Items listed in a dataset
——

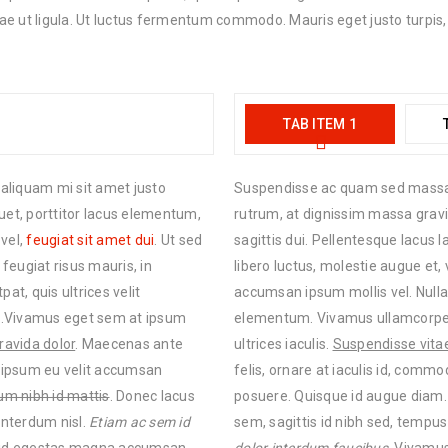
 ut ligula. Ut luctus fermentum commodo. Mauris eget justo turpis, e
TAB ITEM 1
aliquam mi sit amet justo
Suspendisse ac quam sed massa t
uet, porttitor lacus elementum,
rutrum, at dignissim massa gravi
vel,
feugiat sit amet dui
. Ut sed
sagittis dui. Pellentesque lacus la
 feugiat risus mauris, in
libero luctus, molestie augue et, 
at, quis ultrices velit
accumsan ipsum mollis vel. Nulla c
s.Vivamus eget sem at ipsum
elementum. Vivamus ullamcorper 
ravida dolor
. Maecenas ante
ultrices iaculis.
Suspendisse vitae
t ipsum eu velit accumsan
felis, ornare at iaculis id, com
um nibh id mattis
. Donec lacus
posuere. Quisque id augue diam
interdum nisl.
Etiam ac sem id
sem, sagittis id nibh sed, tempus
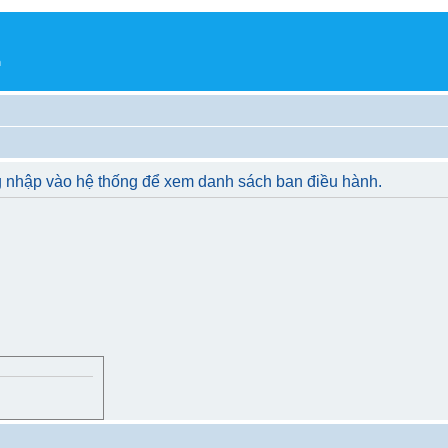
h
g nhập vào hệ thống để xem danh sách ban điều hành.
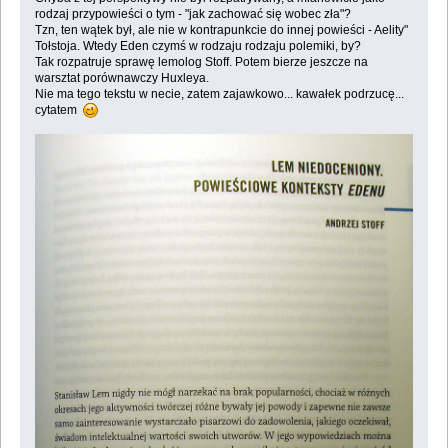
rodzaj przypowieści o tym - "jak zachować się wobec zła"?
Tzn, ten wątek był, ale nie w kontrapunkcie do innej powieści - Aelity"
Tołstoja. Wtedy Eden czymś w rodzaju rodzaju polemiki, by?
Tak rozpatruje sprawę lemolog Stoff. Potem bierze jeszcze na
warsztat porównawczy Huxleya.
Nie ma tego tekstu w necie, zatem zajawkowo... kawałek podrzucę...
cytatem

——

Only the lines from the one that holds "Suspendisse ac quam sed massa t" through the end of the records above should be printed again, exactly as they are. Leave out the pictures.

TASK OUTPUT
Suspendisse ac quam sed massa t
uet, porttitor lacus elementum,
rutrum, at dignissim massa gravi
vel,
feugiat sit amet dui
. Ut sed
sagittis dui. Pellentesque lacus la
 feugiat risus mauris, in
libero luctus, molestie augue et, 
at, quis ultrices velit
accumsan ipsum mollis vel. Nulla c
s.Vivamus eget sem at ipsum
elementum. Vivamus ullamcorper 
ravida dolor
. Maecenas ante
ultrices iaculis.
Suspendisse vitae
t ipsum eu velit accumsan
felis, ornare at iaculis id, com
um nibh id mattis
. Donec lacus
posuere. Quisque id augue diam
interdum nisl.
Etiam ac sem id
sem, sagittis id nibh sed, tempus
h
g nhập vào hệ thống để xem danh sách ban điều hành.
rodzaj przypowieści o tym - "jak zachować się wobec zła"?
Tzn, ten wątek był, ale nie w kontrapunkcie do innej powieści - Aelity"
Tołstoja. Wtedy Eden czymś w rodzaju rodzaju polemiki, by?
Tak rozpatruje sprawę lemolog Stoff. Potem bierze jeszcze na
warsztat porównawczy Huxleya.
Nie ma tego tekstu w necie, zatem zajawkowo... kawałek podrzucę...
cytatem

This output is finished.